Yao Qingsong, He Zecheng, Li Yuexiang, Lin Yi, Ma Kai, Zheng Yefeng, Kevin Zhou S
IEEE Trans Med Imaging. 2023 Nov 23;PP. doi: 10.1109/TMI.2023.3335098.
Deep learning based methods for medical images can be easily compromised by adversarial examples (AEs), posing a great security flaw in clinical decision-making. It has been discovered that conventional adversarial attacks like PGD which optimize the classification logits, are easy to distinguish in the feature space, resulting in accurate reactive defenses. To better understand this phenomenon and reassess the reliability of the reactive defenses for medical AEs, we thoroughly investigate the characteristic of conventional medical AEs. Specifically, we first theoretically prove that conventional adversarial attacks change the outputs by continuously optimizing vulnerable features in a fixed direction, thereby leading to outlier representations in the feature space. Then, a stress test is conducted to reveal the vulnerability of medical images, by comparing with natural images. Interestingly, this vulnerability is a double-edged sword, which can be exploited to hide AEs. We then propose a simple-yet-effective hierarchical feature constraint (HFC), a novel add-on to conventional white-box attacks, which assists to hide the adversarial feature in the target feature distribution. The proposed method is evaluated on three medical datasets, both 2D and 3D, with different modalities. The experimental results demonstrate the superiority of HFC, i.e., it bypasses an array of state-of-the-art adversarial medical AE detectors more efficiently than competing adaptive attacks, which reveals the deficiencies of medical reactive defense and allows to develop more robust defenses in future.

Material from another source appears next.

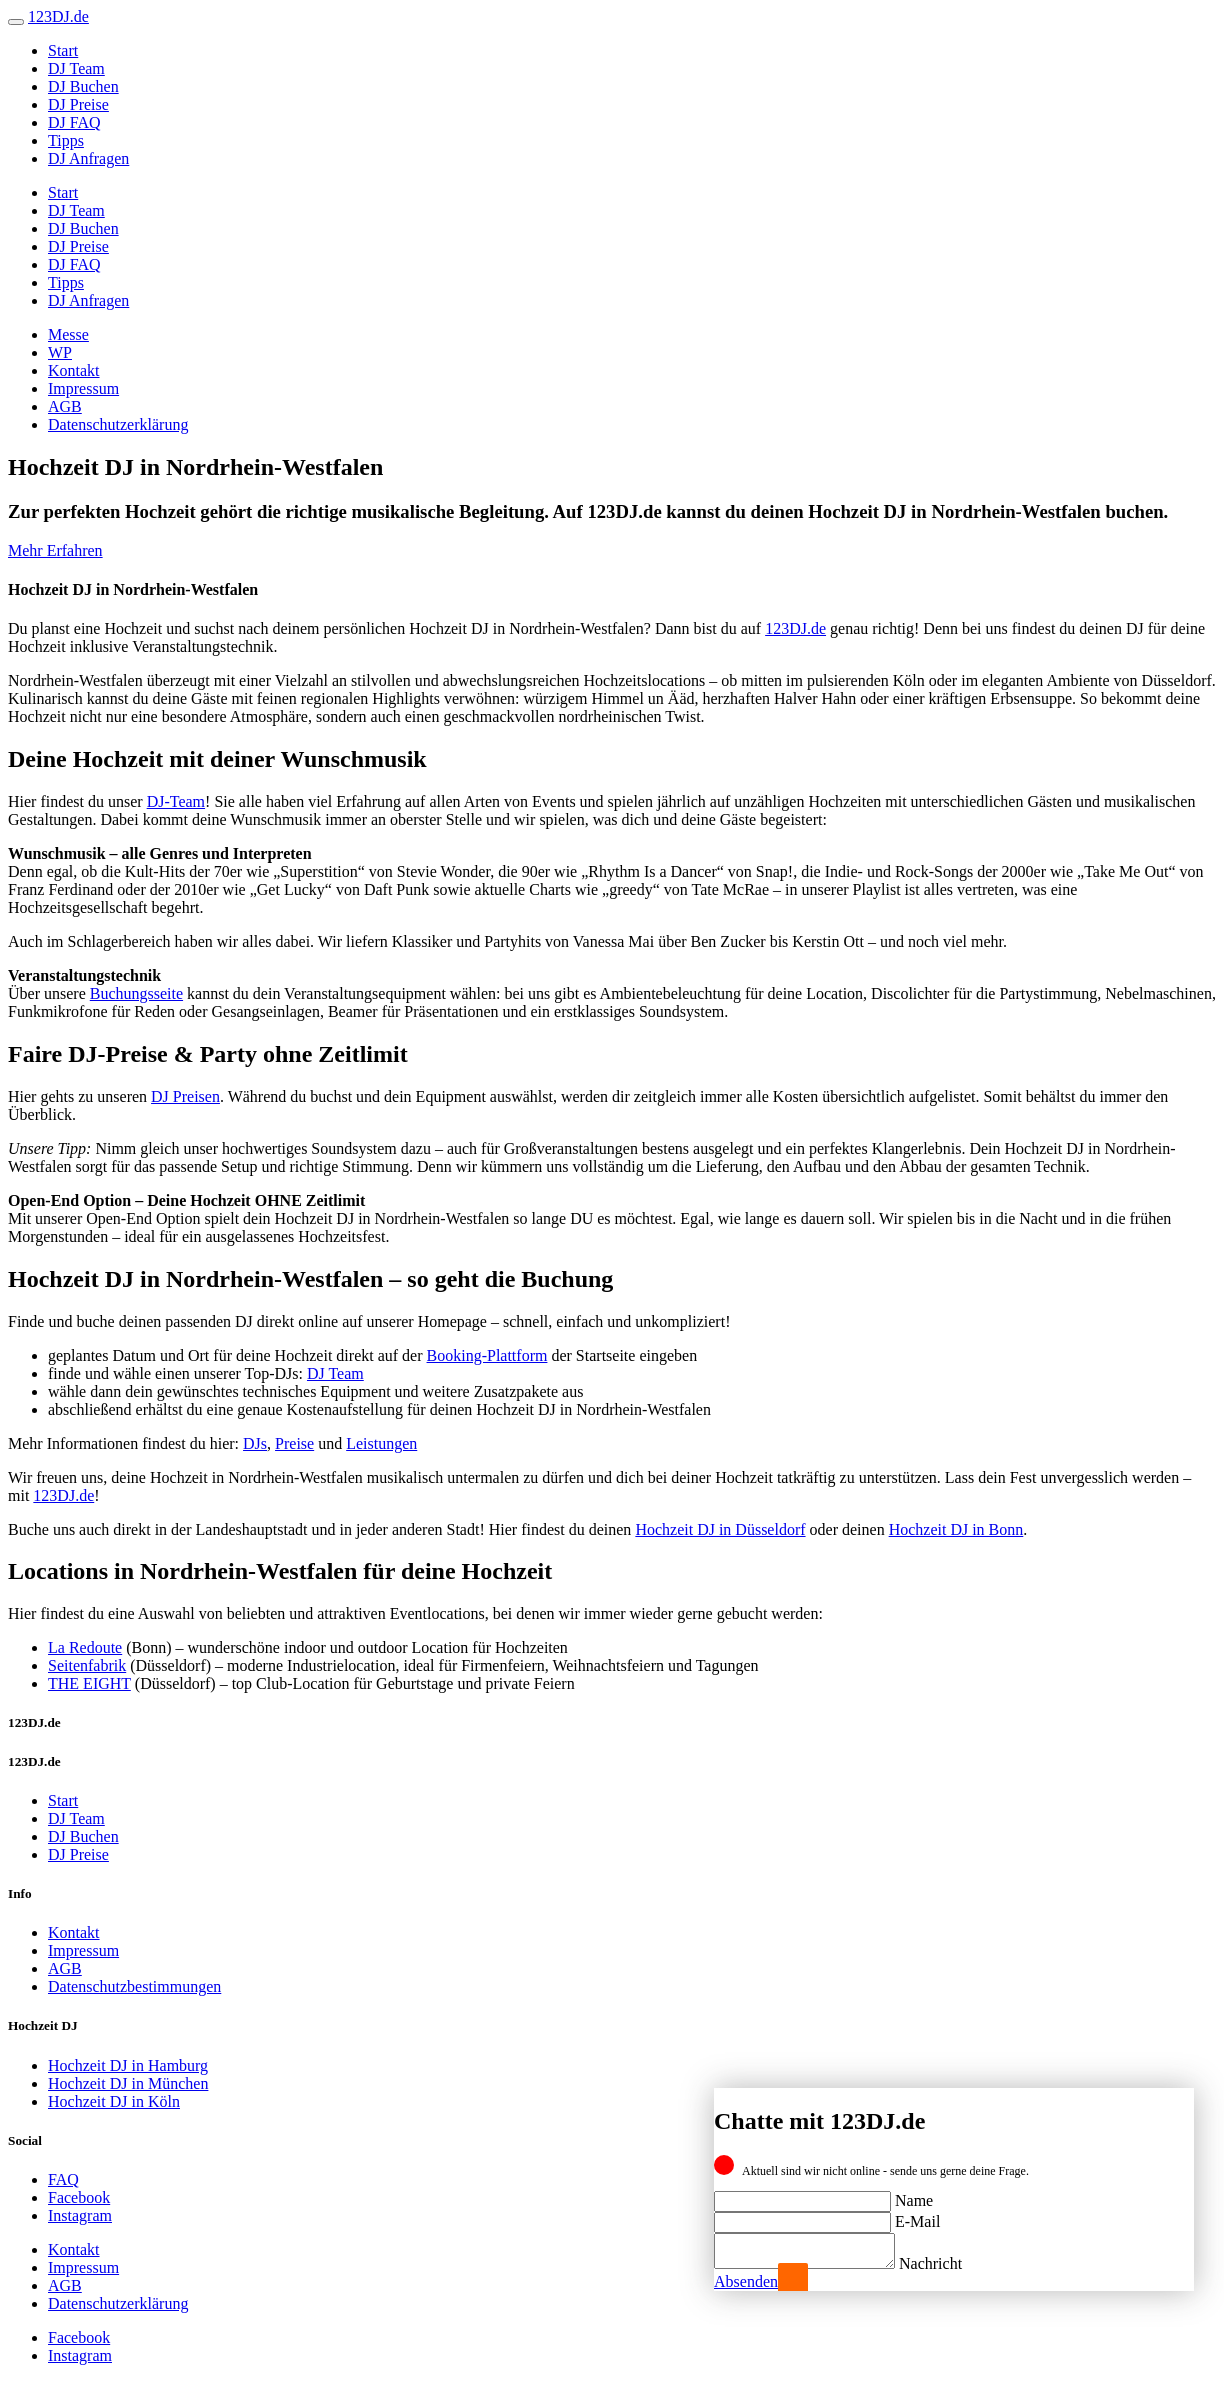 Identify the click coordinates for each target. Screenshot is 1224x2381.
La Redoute (85, 1647)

基于深度学习的医学图像方法很容易受到对抗样本(AE)的影响,这在临床决策中构成了巨大的安全漏洞。人们发现,像PGD这样优化分类对数的传统对抗攻击在特征空间中很容易被区分,从而产生准确的反应式防御。为了更好地理解这一现象并重新评估针对医学对抗样本的反应式防御的可靠性,我们深入研究了传统医学对抗样本的特征。具体来说,我们首先从理论上证明,传统对抗攻击通过在固定方向上持续优化易受攻击的特征来改变输出,从而在特征空间中导致异常表示。然后,通过与自然图像进行比较,进行压力测试以揭示医学图像的脆弱性。有趣的是,这种脆弱性是一把双刃剑,可被用来隐藏对抗样本。接着,我们提出了一种简单而有效的分层特征约束(HFC),这是对传统白盒攻击的一种新颖补充,有助于将对抗特征隐藏在目标特征分布中。我们在三个具有不同模态的二维和三维医学数据集上对所提出的方法进行了评估。实验结果证明了HFC的优越性,即它比竞争性的自适应攻击更有效地绕过了一系列先进的对抗医学对抗样本检测器,这揭示了医学反应式防御的不足,并有助于在未来开发更强大的防御措施。